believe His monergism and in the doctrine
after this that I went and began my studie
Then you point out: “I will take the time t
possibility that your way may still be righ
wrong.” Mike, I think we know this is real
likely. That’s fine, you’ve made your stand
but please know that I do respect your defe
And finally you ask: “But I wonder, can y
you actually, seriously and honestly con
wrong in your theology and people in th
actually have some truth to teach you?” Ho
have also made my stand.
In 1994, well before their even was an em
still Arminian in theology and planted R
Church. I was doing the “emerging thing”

○ ○ ○ ○

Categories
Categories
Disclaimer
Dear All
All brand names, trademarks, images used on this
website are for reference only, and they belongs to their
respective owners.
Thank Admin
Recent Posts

○ ○ ○ ○

The problem: As listed above, the lines from the line with "but please know that I do respect your defe" to the line with "Church. I was" are to be echoed exactly, with both ends included and nothing added.

Solution for this exercise:
but please know that I do respect your defe
And finally you ask: “But I wonder, can y
you actually, seriously and honestly con
wrong in your theology and people in th
actually have some truth to teach you?” Ho
have also made my stand.
In 1994, well before their even was an em
still Arminian in theology and planted R
Church. I was doing the “emerging thing”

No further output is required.